Less than a week after the Chandler family called for a break-up of the Tribune Co., Tribune unleashed several moves Monday meant to show everything is under control.
Conglom released its revenue numbers for May, which it said featured a 2% gain in its newspaper unit and a 3% increase in its broadcast unit.
While neither number was stupendous, the steadiness of both businesses could rebut the Chandlers’ argument that the company is flailing.
Tribune also said Monday it will sell WCWN, its WB affiliate in Albany, N.Y., that soon will become part of the CW, to the Freedom television group.
Move will net the company about $17 million and serve dual purpose of showing shareholders it can still wring cash from its assets as well as give it more of the coin it needs to forge ahead with a buyback plan.
Tribune has said it plans on a sale of about $500 million in assets and hopes to buy back about $2 billion worth of stock.
L.A.’s Chandler family, which controls 12% of the Tribune shares, has called for a break-up of the company, saying TV and newspaper synergies hadn’t come off.

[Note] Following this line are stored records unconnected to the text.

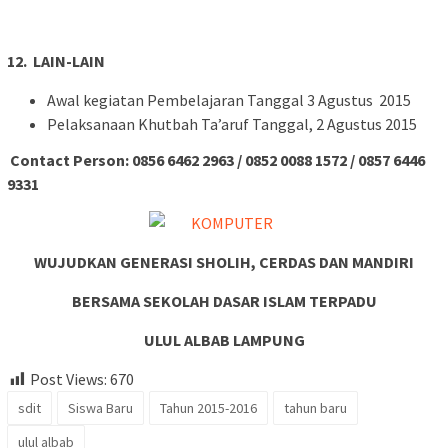
12. LAIN-LAIN
Awal kegiatan Pembelajaran Tanggal 3 Agustus 2015
Pelaksanaan Khutbah Ta’aruf Tanggal, 2 Agustus 2015
Contact Person: 0856 6462 2963 / 0852 0088 1572 / 0857 6446
9331
WUJUDKAN GENERASI SHOLIH, CERDAS DAN MANDIRI
BERSAMA SEKOLAH DASAR ISLAM TERPADU
ULUL ALBAB LAMPUNG
Post Views:
670
sdit
Siswa Baru
Tahun 2015-2016
tahun baru
ulul albab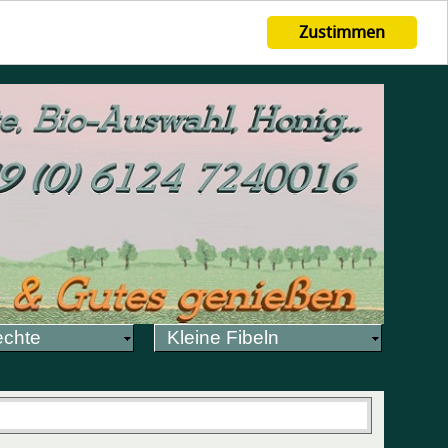
Zustimmen
echte
Kleine Fibeln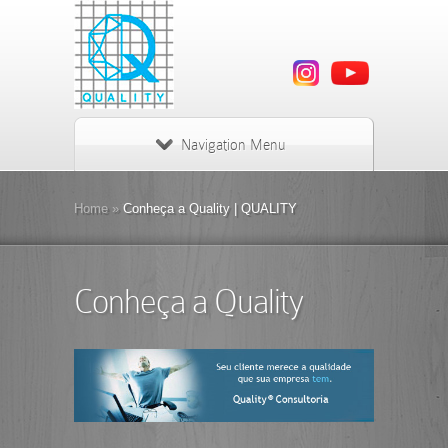
Navigation Menu
Home
»
Conheça a Quality | QUALITY
Conheça a Quality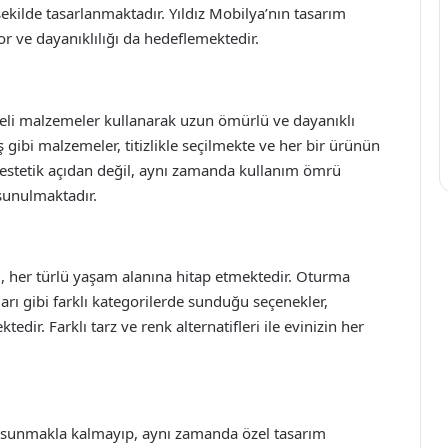
ekilde tasarlanmaktadır. Yıldız Mobilya’nın tasarım
or ve dayanıklılığı da hedeflemektedir.
teli malzemeler kullanarak uzun ömürlü ve dayanıklı
gibi malzemeler, titizlikle seçilmekte ve her bir ürünün
e estetik açıdan değil, aynı zamanda kullanım ömrü
sunulmaktadır.
, her türlü yaşam alanına hitap etmektedir. Oturma
arı gibi farklı kategorilerde sunduğu seçenekler,
ktedir. Farklı tarz ve renk alternatifleri ile evinizin her
r sunmakla kalmayıp, aynı zamanda özel tasarım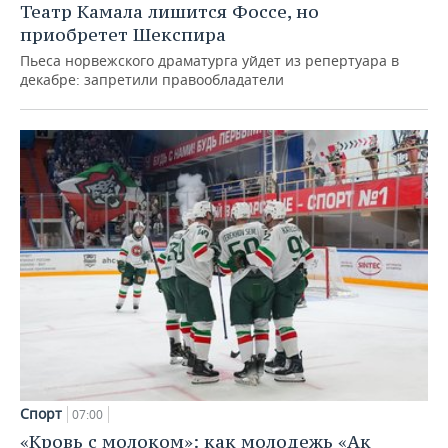
Театр Камала лишится Фоссе, но
приобретет Шекспира
Пьеса норвежского драматурга уйдет из репертуара в
декабре: запретили правообладатели
Спорт
07:00
«Кровь с молоком»: как молодежь «Ак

Family also has called for the board to appoint an oversight committee that has the teeth to initiate management and strategic changes.

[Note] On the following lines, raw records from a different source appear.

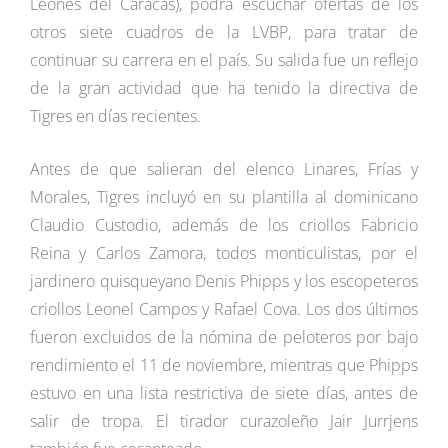
Leones del Caracas), podrá escuchar ofertas de los
otros siete cuadros de la LVBP, para tratar de
continuar su carrera en el país. Su salida fue un reflejo
de la gran actividad que ha tenido la directiva de
Tigres en días recientes.
Antes de que salieran del elenco Linares, Frías y
Morales, Tigres incluyó en su plantilla al dominicano
Claudio Custodio, además de los criollos Fabricio
Reina y Carlos Zamora, todos monticulistas, por el
jardinero quisqueyano Denis Phipps y los escopeteros
criollos Leonel Campos y Rafael Cova. Los dos últimos
fueron excluidos de la nómina de peloteros por bajo
rendimiento el 11 de noviembre, mientras que Phipps
estuvo en una lista restrictiva de siete días, antes de
salir de tropa. El tirador curazoleño Jair Jurrjens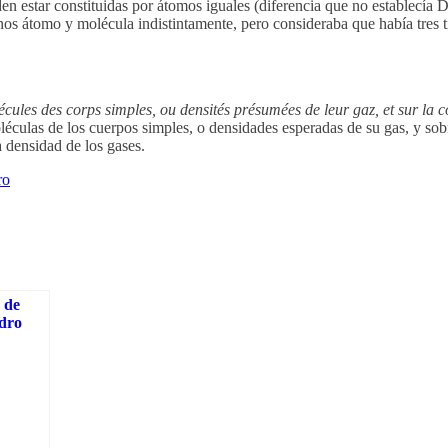
n estar constituidas por átomos iguales (diferencia que no establecía D
inos átomo y molécula indistintamente, pero consideraba que había tres 
cules des corps simples, ou densités présumées de leur gaz, et sur la c
éculas de los cuerpos simples, o densidades esperadas de su gas, y sobr
 densidad de los gases.
ro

Family also has criticized the buyback plan, saying it didn’t address the core business issues.
But a sale could be tricky given the complicated family trusts that control both the Chandler Trust and Tribune.

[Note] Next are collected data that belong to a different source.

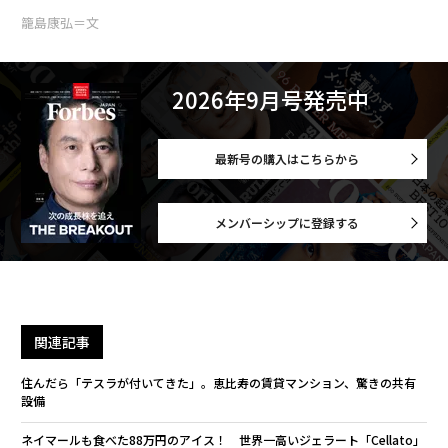
籠島康弘＝文
2026年9月号発売中
最新号の購入はこちらから
メンバーシップに登録する
関連記事
住んだら「テスラが付いてきた」。恵比寿の賃貸マンション、驚きの共有
設備
ネイマールも食べた88万円のアイス！ 世界一高いジェラート「Cellato」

And Tribune has not taken the Chandlers’ gambit lying down. Monday’s moves follow a letter sent at the end of last week in which Tribune defended management decisions.
“We completely reject your assertion that the action of Tribune’s board in authorizing the tender offer was ‘hasty and ill-informed,'” it read, adding that the Chandler family had no one to blame but itself.
“The Chandler Trusts were well represented in all such board meetings by their three Chandler Trust-nominated directors, who were given every opportunity to express their views and concerns to the board, Tribune’s senior management and the board’s advisers.”
Still, some of the Tribune’s evidence could just as easily be used against it. The single-digit revenue increases for May, for instance, could demonstrate that the businesses have languished under the same roof, a point on which the Chandlers have been emphatic.
With break-ups in vogue and synergy perceived as a failure, Wall Street has embraced the Chandlers’ onslaught. The Tribune company stock has risen 3% since the Chandlers made their blunt call last Wednesday.